Correlation Between Dupont De and Lithia Motors
Can any of the company-specific risk be diversified away by investing in both Dupont De and Lithia Motors at the same time? Although using a correlation coefficient on its own may not help to predict future stock returns, this module helps to understand the diversifiable risk of combining Dupont De and Lithia Motors into the same portfolio, which is an essential part of the fundamental portfolio management process.
By analyzing existing cross correlation between Dupont De Nemours and Lithia Motors, you can compare the effects of market volatilities on Dupont De and Lithia Motors and check how they will diversify away market risk if combined in the same portfolio for a given time horizon. You can also utilize pair trading strategies of matching a long position in Dupont De with a short position of Lithia Motors. Check out your portfolio center. Please also check ongoing floating volatility patterns of Dupont De and Lithia Motors.
Diversification Opportunities for Dupont De and Lithia Motors
0.1 | Correlation Coefficient |
Average diversification
The 3 months correlation between Dupont and Lithia is 0.1. Overlapping area represents the amount of risk that can be diversified away by holding Dupont De Nemours and Lithia Motors in the same portfolio, assuming nothing else is changed. The correlation between historical prices or returns on Lithia Motors and Dupont De is a relative statistical measure of the degree to which these equity instruments tend to move together. The correlation coefficient measures the extent to which returns on Dupont De Nemours are associated (or correlated) with Lithia Motors. Values of the correlation coefficient range from -1 to +1, where. The correlation of zero (0) is possible when the price movement of Lithia Motors has no effect on the direction of Dupont De i.e., Dupont De and Lithia Motors go up and down completely randomly.
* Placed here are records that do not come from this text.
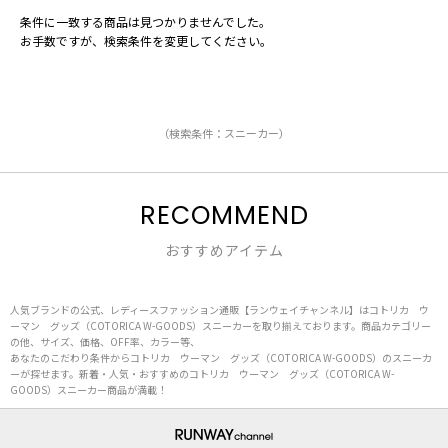
条件に一致する商品は見つかりませんでした。
お手数ですが、検索条件を変更してください。
（検索条件：スニーカー）
RECOMMEND
おすすめアイテム
人気ブランドの公式、レディースファッション通販【ランウェイチャンネル】はコトリカ ウ
ーマン グッズ（COTORICA W-GOODS）スニーカーを取り揃えております。商品カテゴリー
の他、サイズ、価格、OFF率、カラー等、
あなたのこだわり条件からコトリカ ウーマン グッズ（COTORICA W-GOODS）のスニーカ
ーが探せます。新着・人気・おすすめのコトリカ ウーマン グッズ（COTORICA W-
GOODS）スニーカー商品が満載！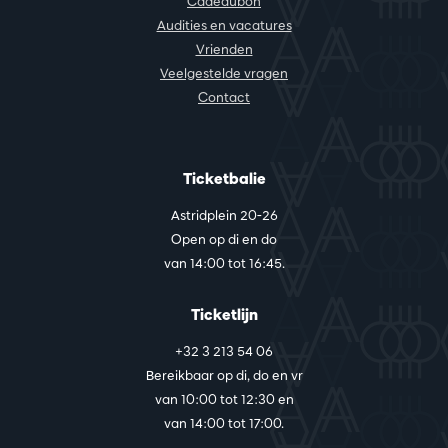
Cadeaubon
Audities en vacatures
Vrienden
Veelgestelde vragen
Contact
Ticketbalie
Astridplein 20-26
Open op di en do
van 14:00 tot 16:45.
Ticketlijn
+32 3 213 54 06
Bereikbaar op di, do en vr
van 10:00 tot 12:30 en
van 14:00 tot 17:00.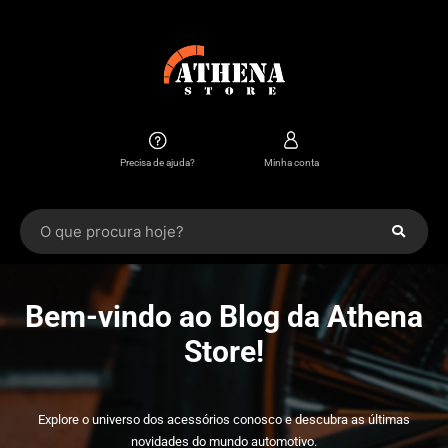
Precisa de ajuda?
Minha conta
Bem-vindo ao Blog da Athena
Store!
Explore o universo dos acessórios conosco e descubra as últimas
novidades do mundo automotivo.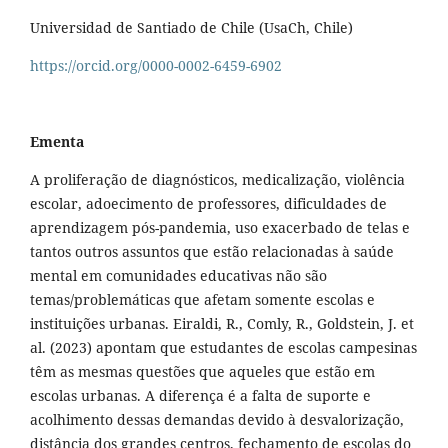
Universidad de Santiado de Chile (UsaCh, Chile)
https://orcid.org/0000-0002-6459-6902
Ementa
A proliferação de diagnósticos, medicalização, violência
escolar, adoecimento de professores, dificuldades de
aprendizagem pós-pandemia, uso exacerbado de telas e
tantos outros assuntos que estão relacionadas à saúde
mental em comunidades educativas não são
temas/problemáticas que afetam somente escolas e
instituições urbanas. Eiraldi, R., Comly, R., Goldstein, J. et
al. (2023) apontam que estudantes de escolas campesinas
têm as mesmas questões que aqueles que estão em
escolas urbanas. A diferença é a falta de suporte e
acolhimento dessas demandas devido à desvalorização,
distância dos grandes centros, fechamento de escolas do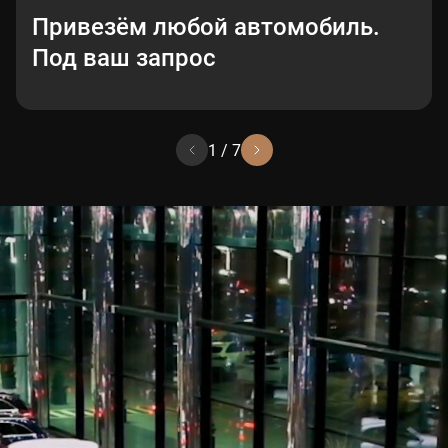
Привезём любой автомобиль.
Под ваш запрос
1
/
7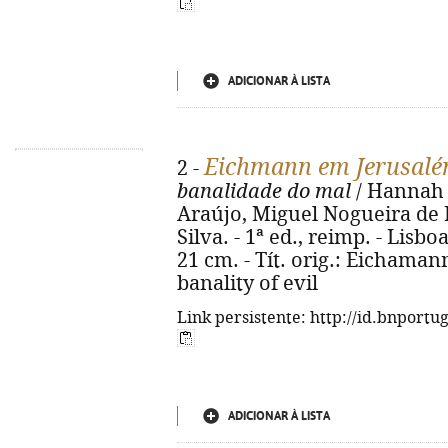
ADICIONAR À LISTA
Eichmann em Jerusal
2 -
banalidade do mal
/ Hannah 
Araújo, Miguel Nogueira de B
Silva. - 1ª ed., reimp. - Lisboa :
21 cm. - Tít. orig.: Eichaman
banality of evil
Link persistente: http://id.bnportu
ADICIONAR À LISTA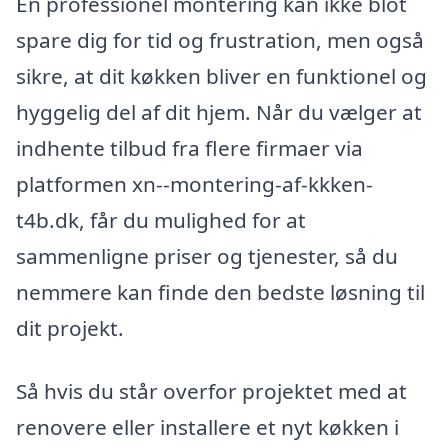
En professionel montering kan ikke blot
spare dig for tid og frustration, men også
sikre, at dit køkken bliver en funktionel og
hyggelig del af dit hjem. Når du vælger at
indhente tilbud fra flere firmaer via
platformen xn--montering-af-kkken-
t4b.dk, får du mulighed for at
sammenligne priser og tjenester, så du
nemmere kan finde den bedste løsning til
dit projekt.
Så hvis du står overfor projektet med at
renovere eller installere et nyt køkken i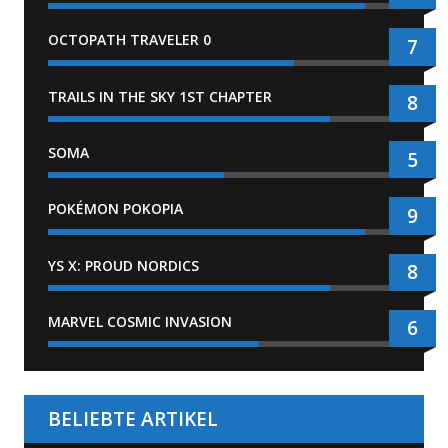
OCTOPATH TRAVELER 0
7
TRAILS IN THE SKY 1ST CHAPTER
8
SOMA
5
POKÉMON POKOPIA
9
YS X: PROUD NORDICS
8
MARVEL COSMIC INVASION
6
BELIEBTE ARTIKEL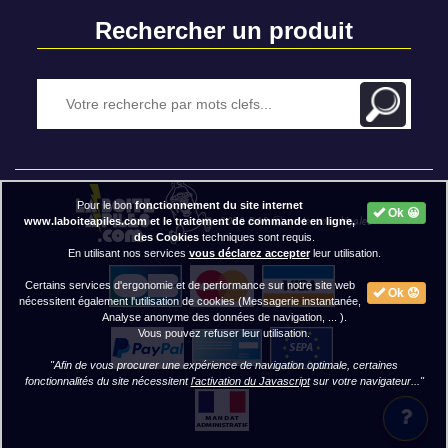
Rechercher un produit
Pour le bon
fonctionnement du site internet
Ok 😀
2020 BAP ⓒ - Mentions légales
www.laboiteapiles.com et le traitement de commande en ligne,
des Cookies
techniques sont requis.
En utilisant nos services
vous déclarez accepter
leur utilisation.
Certains services d'ergonomie et de performance sur notre site web
Ok 😟
nécessitent également l'utilisation de cookies (Messagerie instantanée,
Analyse anonyme des données de navigation, ... ).
Vous pouvez refuser leur utilisation.
"Afin de vous procurer une expérience de navigation optimale, certaines
fonctionnalités du site nécessitent
l'activation du Javascript
sur votre navigateur..."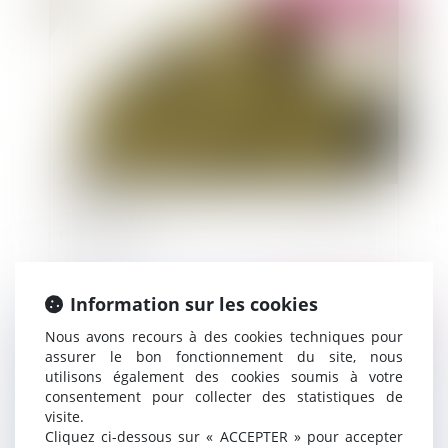
Alerte aux huissiers ! PV 659 : le seul voisinage
ne suffit pas
Information sur les cookies
Publié le :
14/02/2023
Nous avons recours à des cookies techniques pour
assurer le bon fonctionnement du site, nous
utilisons également des cookies soumis à votre
consentement pour collecter des statistiques de
visite.
Cliquez ci-dessous sur « ACCEPTER » pour accepter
Pair Corralation between Dupont De and Lithia Motors
Allowing for the 90-day total investment horizon Dupont De is expected to generate 11.18 times less return on investment than Lithia Motors. But when comparing it to its historical volatility, Dupont De Nemours is 1.74 times less risky than Lithia Motors. It trades about 0.03 of its potential returns per unit of risk. Lithia Motors is currently generating about 0.2 of returns per unit of risk over similar time horizon. If you would invest 28,995 in Lithia Motors on August 31, 2024 and sell it today you would earn a total of 9,621 from holding Lithia Motors or generate 33.18% return on investment over 90 days.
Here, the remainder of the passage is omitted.